Tuesday, March 2, 2010

Women and the Priesthood

I missed February. I feel terrible. I made a promise to myself that I would blog at least once a week and then I go a miss a whole month. I guess it's because I will be starting graduate school in the summer; I have been working on scholarships and a manuscript to apply for a Creative Writing Certificate. No excuses though.

I heard something interesting on a podcast the other day. It was about Women and the Priesthood. There are some people who have a problem with the Catholic Church's stance that the priesthood is reserved for men. This can often be seen as anti-woman or a male-superior stance.

Quite the contrary. The Catholic Church has always held Mary, the Mother of God, in a place of high honor. In fact, God chose her to stand out compared to all other human beings. The holiest human (besides Christ Himself), was a woman--Mary. She said herself "Generations will call me blessed..." (Luke 1:48) The Catholic Church does just that.

Knowing this, don't you think it is interesting that Mary, who, by the grace of God, was the holiest human who has ever lived, was not a priest? It's because she is a woman and she was called to a much different role. It would be incredibly difficult for a mother to be a priest. How could she care for her children in the best way possible while also caring for a parish?

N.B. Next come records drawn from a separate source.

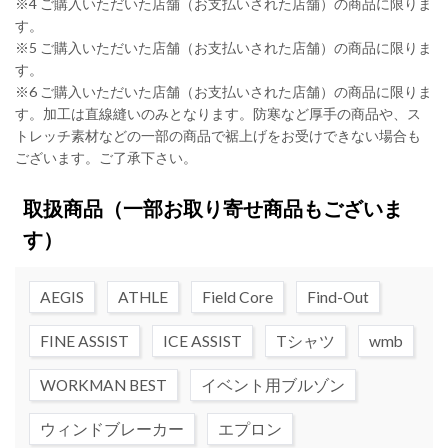
※4 ご購入いただいた店舗（お支払いされた店舗）の商品に限りま
す。
※5 ご購入いただいた店舗（お支払いされた店舗）の商品に限りま
す。
※6 ご購入いただいた店舗（お支払いされた店舗）の商品に限りま
す。加工は直線縫いのみとなります。防寒など厚手の商品や、ス
トレッチ素材などの一部の商品で裾上げをお受けできない場合も
ございます。ご了承下さい。
取扱商品
（一部お取り寄せ商品もございま
す）
AEGIS
ATHLE
Field Core
Find-Out
FINE ASSIST
ICE ASSIST
Tシャツ
wmb
WORKMAN BEST
イベント用ブルゾン
ウィンドブレーカー
エプロン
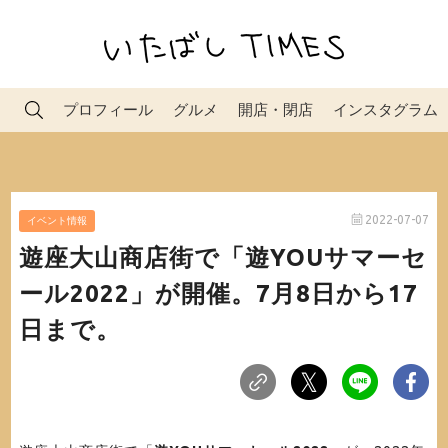
プロフィール
グルメ
開店・閉店
インスタグラム
2022-07-07
イベント情報
遊座大山商店街で「遊YOUサマーセ
ール2022」が開催。7月8日から17
日まで。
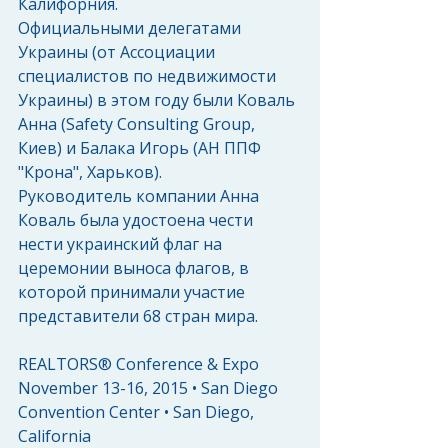
Калифорния. 
Официальными делегатами 
Украины (от Ассоциации 
специалистов по недвижимости 
Украины) в этом году были Коваль 
Анна (Safety Consulting Group, 
Киев) и Балака Игорь (АН ППФ 
"Крона", Харьков).  
Руководитель компании Анна 
Коваль была удостоена чести 
нести украинский флаг на 
церемонии выноса флагов, в 
которой принимали участие 
представители 68 стран мира. 
REALTORS® Conference & Expo 
November 13-16, 2015 • San Diego 
Convention Center • San Diego, 
California 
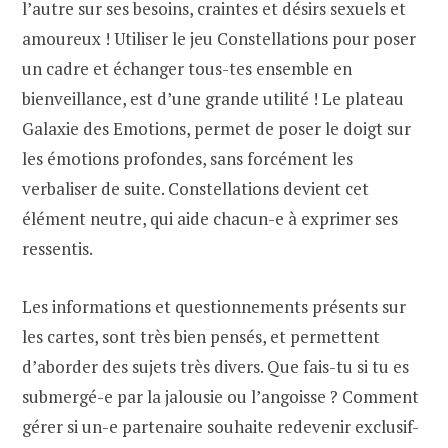
l’autre sur ses besoins, craintes et désirs sexuels et
amoureux ! Utiliser le jeu Constellations pour poser
un cadre et échanger tous-tes ensemble en
bienveillance, est d’une grande utilité ! Le plateau
Galaxie des Emotions, permet de poser le doigt sur
les émotions profondes, sans forcément les
verbaliser de suite. Constellations devient cet
élément neutre, qui aide chacun-e à exprimer ses
ressentis.
Les informations et questionnements présents sur
les cartes, sont très bien pensés, et permettent
d’aborder des sujets très divers. Que fais-tu si tu es
submergé-e par la jalousie ou l’angoisse ? Comment
gérer si un-e partenaire souhaite redevenir exclusif-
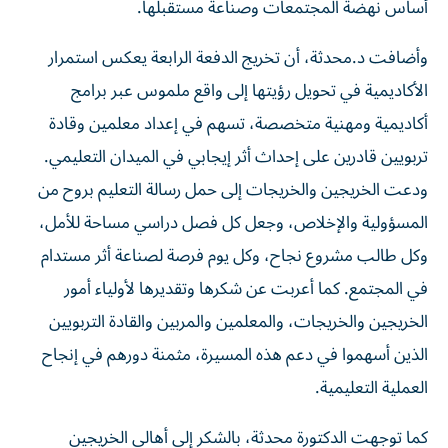
أساس نهضة المجتمعات وصناعة مستقبلها.
وأضافت د.محدثة، أن تخريج الدفعة الرابعة يعكس استمرار
الأكاديمية في تحويل رؤيتها إلى واقع ملموس عبر برامج
أكاديمية ومهنية متخصصة، تسهم في إعداد معلمين وقادة
تربويين قادرين على إحداث أثر إيجابي في الميدان التعليمي.
ودعت الخريجين والخريجات إلى حمل رسالة التعليم بروح من
المسؤولية والإخلاص، وجعل كل فصل دراسي مساحة للأمل،
وكل طالب مشروع نجاح، وكل يوم فرصة لصناعة أثر مستدام
في المجتمع. كما أعربت عن شكرها وتقديرها لأولياء أمور
الخريجين والخريجات، والمعلمين والمربين والقادة التربويين
الذين أسهموا في دعم هذه المسيرة، مثمنة دورهم في إنجاح
العملية التعليمية.
كما توجهت الدكتورة محدثة، بالشكر إلى أهالي الخريجين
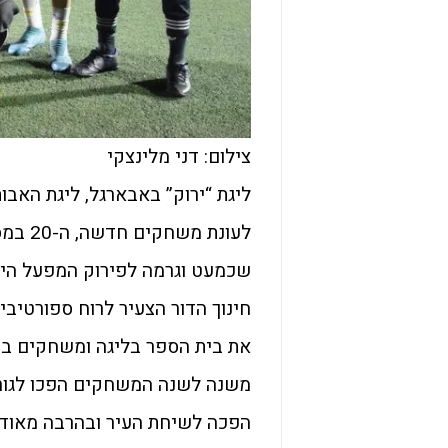
צילום: דני מלינצקי
ליגת “ירוק” באבארגל, ליגת האבו
לעונת
שכמעט וגרמה לפירוק המפעל היפ
חינוך הדור הצעיר לרוח ספורטיבי
את בית הספר בליגה ומשחקים בנ
משנה לשנה המשחקים הפכו לגורם
הפכה לשיחת העיר ובהרבה מאוד 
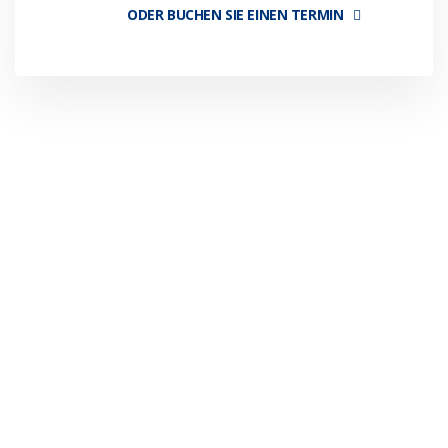
ODER BUCHEN SIE EINEN TERMIN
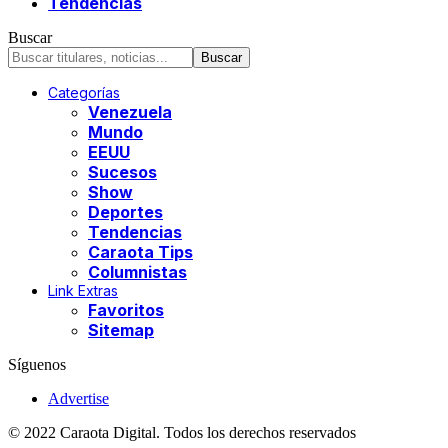
Tendencias
Buscar
Categorías
Venezuela
Mundo
EEUU
Sucesos
Show
Deportes
Tendencias
Caraota Tips
Columnistas
Link Extras
Favoritos
Sitemap
Síguenos
Advertise
© 2022 Caraota Digital. Todos los derechos reservados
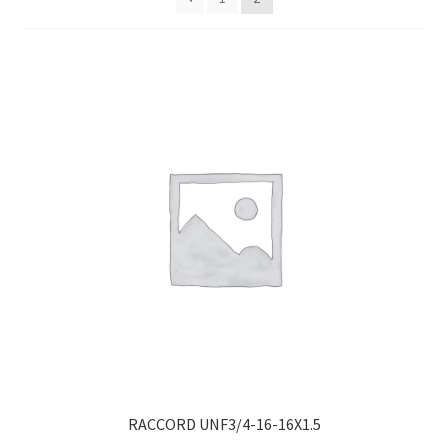
RACCORD UNF3/4-16-16X1.5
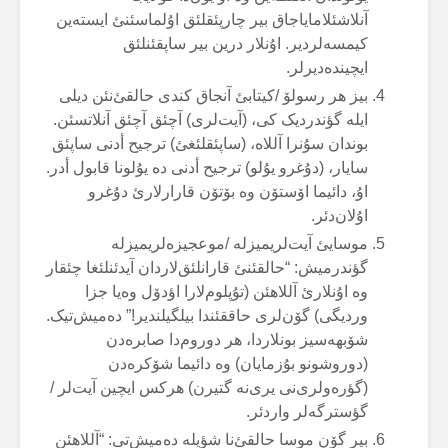
آنلاشئلامایاجاق بیر چارپئقلئق اۇلماسئنئ ایستەین
کیمسەلردیر. اۇنلار درین بیر ساپقئنلئق
ایچیندەدیرلر.
بیز هر رسولۆ /کیتابئ آنجاق کندی حالقئ‌نئن دیلی
ایلە گؤندردیک کی، (آیت‌لری) آچئق آچئق آنلاتسئن.
بوندان سۇنرا آللاە، (ساپئقلئغئ) ترجیح أدنی ساپئق
سایار، (دۇغرو یۇلو) ترجیح أدنی دە یۇلونا قابول أدر.
اۇ، دائیما اۆستۆن وە بۆتۆن قارارلارئ دۇغرو
اۇلان‌دئر.
موسایئ آیت‌لریمیزلە /موعجیزەلریمیزلە
گؤندرمیش: “حالقئنئ قارانلئق‌لاردان آیدئنلئغا چئقار
وە اۇنلارئ آللاهئن (تۇپلوم‌لارا اؤدۆل وەیا جزا
وردیگی) گۆن‌لری حاققئندا بیلگیلندیر!” دەمیش‌تیک.
شۆبهەسیز بونلاردا، هر دوروم‌دا صابرەدن
(دوروشونو بۇزمایان) وە دائیما شۆکرەدن
(گؤرەولری‌نی یری‌نە گتیرن) هرکس ایچین آیت‌لر /
گؤسترگەلر واردئر.
بیر گۆن موسا حالقئ‌نا شؤیلە دەمیش‌تی: “آللاهئن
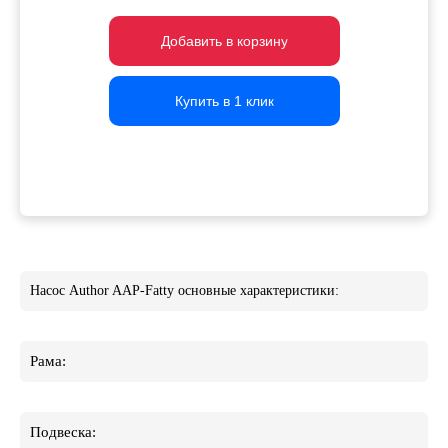
Добавить в корзину
Добавить в корзину
Добавить в корзину
Купить в 1 клик
Купить в 1 клик
Купить в 1 клик
Насос Author AAP-Fatty основные характеристики:
Рама:
Подвеска:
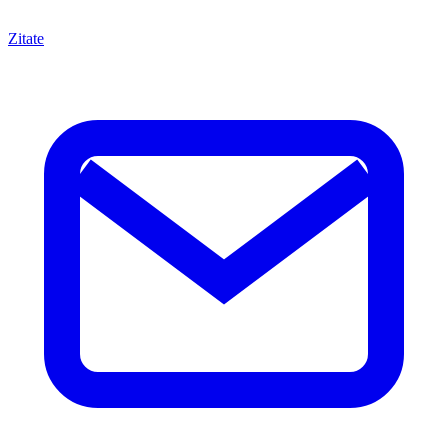
Zitate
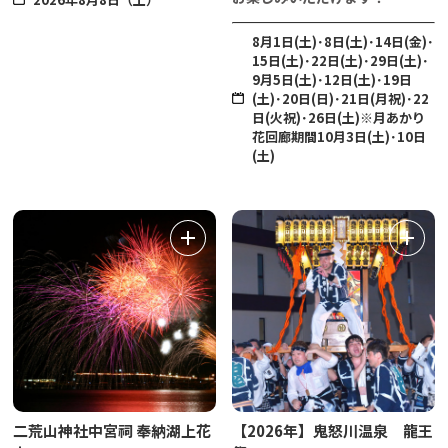
8月1日(土)･8日(土)･14日(金)･
15日(土)･22日(土)･29日(土)･
9月5日(土)･12日(土)･19日
(土)･20日(日)･21日(月祝)･22
日(火祝)･26日(土)※月あかり
花回廊期間10月3日(土)･10日
(土)
二荒山神社中宮祠 奉納湖上花
【2026年】鬼怒川温泉 龍王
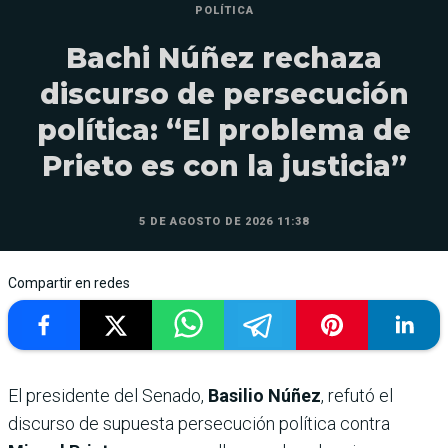
POLÍTICA
Bachi Núñez rechaza
discurso de persecución
política: “El problema de
Prieto es con la justicia”
5 DE AGOSTO DE 2026 11:38
Compartir en redes
El presidente del Senado,
Basilio Núñez
, refutó el
discurso de supuesta persecución política contra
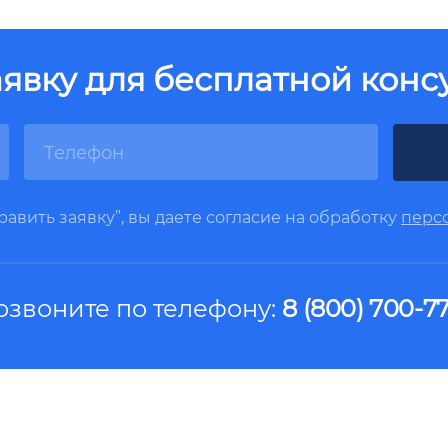
аявку для бесплатной конс
авить заявку”, вы даете согласие на обработку
перс
озвоните по телефону:
8 (800) 700-77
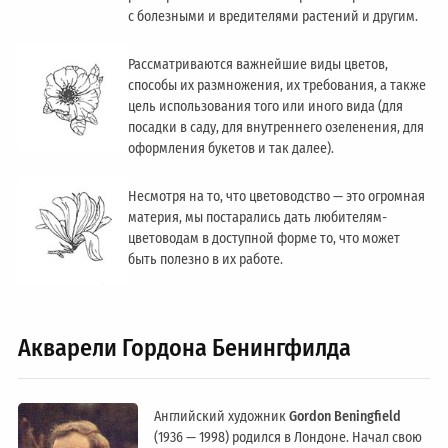
с болезными и вредителями растений и другим.
Рассматриваются важнейшие виды цветов,
способы их размножения, их требования, а также
цель использования того или иного вида (для
посадки в саду, для внутреннего озеленения, для
оформления букетов и так далее).
Несмотря на то, что цветоводство — это огромная
материя, мы постарались дать любителям-
цветоводам в доступной форме то, что может
быть полезно в их работе.
Акварели Гордона Бенингфилда
Английский художник
Gordon Beningfield
(1936 — 1998) родился в Лондоне. Начал свою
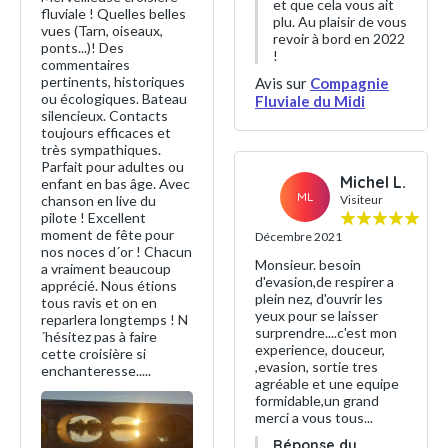
et que cela vous ait
fluviale ! Quelles belles
plu. Au plaisir de vous
vues (Tarn, oiseaux,
revoir à bord en 2022
ponts...)! Des
!
commentaires
pertinents, historiques
Avis sur
Compagnie
ou écologiques. Bateau
Fluviale du Midi
silencieux. Contacts
toujours efficaces et
très sympathiques.
Parfait pour adultes ou
Michel L.
enfant en bas âge. Avec
ML
chanson en live du
Visiteur
pilote ! Excellent
moment de fête pour
Décembre 2021
nos noces d´or ! Chacun
Monsieur. besoin
a vraiment beaucoup
d'evasion,de respirer a
apprécié. Nous étions
plein nez, d'ouvrir les
tous ravis et on en
yeux pour se laisser
reparlera longtemps ! N
surprendre....c'est mon
´hésitez pas à faire
experience, douceur,
cette croisière si
,evasion, sortie tres
enchanteresse.....
agréable et une equipe
formidable,un grand
merci a vous tous...
Réponse du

Not only that, but women represent the receiving role in a loving relationship. Symbolically and physically, women are the receivers while men are the givers. In the marriage between Christ and His Church, we, His Church, are the Bride of Christ, the receivers, while Jesus is the bridegroom. Priests on earth represent the role of Christ, the bridegroom, the giver, therefore it is fitting that they would be men.

So, that was a lot in a short amount of time, but it is late, and I think I will dissect it better later.